From the "details" section of the help file:
f is recycled as necessary and if the length of x is not a multiple of
the length of f a warning is printed. Any missing values in f are
dropped together with the corresponding values of x.
Try checking the length of your IND against the size of your dataframe, maybe.
Not sure what your goal is once you have your data split, but this sounds like a good candidate for the plyr package.
> library(plyr)
> ddply(sim, .(trt,IND), summarise, x1mean=mean(x1), x2sum=sum(x2), x3min=min(x3), x4max=max(x4))
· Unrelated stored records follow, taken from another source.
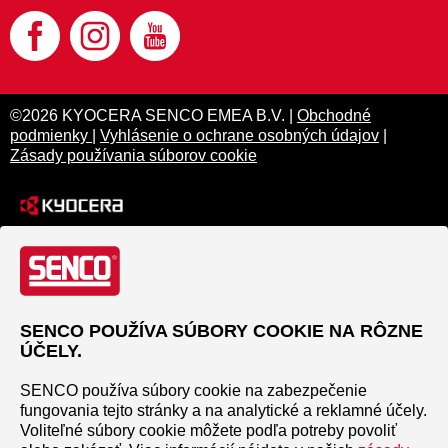
©2026 KYOCERA SENCO EMEA B.V. |
Obchodné
podmienky
|
Vyhlásenie o ochrane osobných údajov
|
Zásady používania súborov cookie
SENCO POUŽÍVA SÚBORY COOKIE NA RÔZNE
ÚČELY.
SENCO používa súbory cookie na zabezpečenie
fungovania tejto stránky a na analytické a reklamné účely.
Voliteľné súbory cookie môžete podľa potreby povoliť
trt IND x1mean x2sum x3min x4max
1 A 1 -0.49356448 -1.5650528 -1.016615 2.0027822
2 A 2 0.05908053 5.1680463 -1.514854 0.8184445
3 A 3 0.22898716 1.8584443 -1.934188 1.6326763
4 B 1 0.01531230 1.1005720 -2.002830 2.6674931
5 B 2 0.17875088 0.2526760 -1.546043 1.2021935
6 B 3 0.13398967 -4.8739380 -1.565945 1.7887837
7 C 1 -0.16993037 -0.5445507 -1.954848 0.6222546
8 C 2 -0.04581149 -6.3230167 -1.491114 0.8714535
9 C 3 -0.41610973 0.9085831 -1.797661 2.1174894
>
Where you can substitute summarise and its following arguments for any function that returns a data.frame or something that can be coerced to one. If lists are the target, ldply is your friend.